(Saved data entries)
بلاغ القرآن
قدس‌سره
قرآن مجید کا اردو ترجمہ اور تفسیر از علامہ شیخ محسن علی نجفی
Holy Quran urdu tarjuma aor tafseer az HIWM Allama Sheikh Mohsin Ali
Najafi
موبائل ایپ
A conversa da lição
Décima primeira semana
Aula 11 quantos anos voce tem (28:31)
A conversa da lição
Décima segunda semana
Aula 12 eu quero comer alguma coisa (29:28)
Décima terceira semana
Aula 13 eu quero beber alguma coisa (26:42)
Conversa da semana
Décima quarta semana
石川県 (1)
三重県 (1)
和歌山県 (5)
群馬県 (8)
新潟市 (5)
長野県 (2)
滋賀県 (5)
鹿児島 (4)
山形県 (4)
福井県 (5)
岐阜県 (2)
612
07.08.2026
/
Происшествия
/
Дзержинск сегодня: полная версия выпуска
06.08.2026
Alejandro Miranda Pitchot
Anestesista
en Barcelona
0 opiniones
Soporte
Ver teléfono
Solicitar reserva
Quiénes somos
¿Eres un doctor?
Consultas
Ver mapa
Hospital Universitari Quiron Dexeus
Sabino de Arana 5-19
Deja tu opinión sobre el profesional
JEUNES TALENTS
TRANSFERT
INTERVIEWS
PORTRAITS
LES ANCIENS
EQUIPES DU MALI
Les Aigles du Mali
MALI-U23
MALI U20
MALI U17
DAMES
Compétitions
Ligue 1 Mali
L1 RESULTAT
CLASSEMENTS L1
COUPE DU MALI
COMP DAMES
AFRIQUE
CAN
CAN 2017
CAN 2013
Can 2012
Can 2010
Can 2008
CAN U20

---

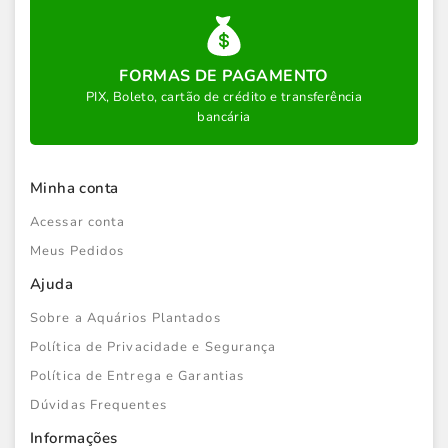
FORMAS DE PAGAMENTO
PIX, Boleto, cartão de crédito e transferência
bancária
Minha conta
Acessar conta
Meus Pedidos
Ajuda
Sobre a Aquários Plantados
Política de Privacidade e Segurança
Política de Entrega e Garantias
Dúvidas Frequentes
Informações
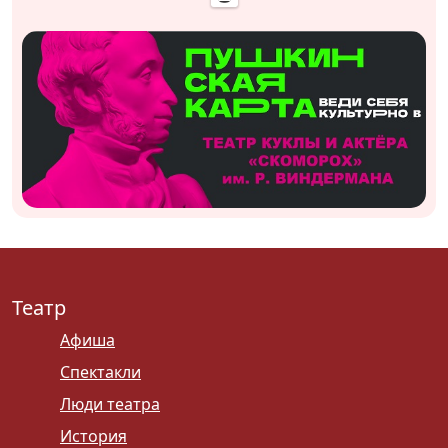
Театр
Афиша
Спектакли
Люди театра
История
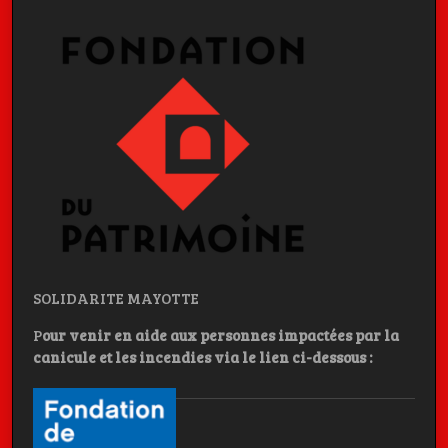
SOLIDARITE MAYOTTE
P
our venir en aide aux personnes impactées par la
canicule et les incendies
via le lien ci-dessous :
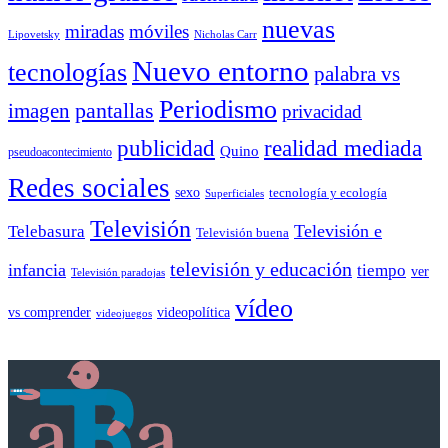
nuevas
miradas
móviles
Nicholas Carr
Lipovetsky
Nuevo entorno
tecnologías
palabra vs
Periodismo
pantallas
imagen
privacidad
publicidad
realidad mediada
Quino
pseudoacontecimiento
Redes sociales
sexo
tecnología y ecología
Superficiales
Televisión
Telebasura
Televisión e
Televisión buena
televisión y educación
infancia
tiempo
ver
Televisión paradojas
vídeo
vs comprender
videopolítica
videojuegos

▸ What you should do
Report the number of lines in the records that hold "semana" and write no other words.

▸ Written response
5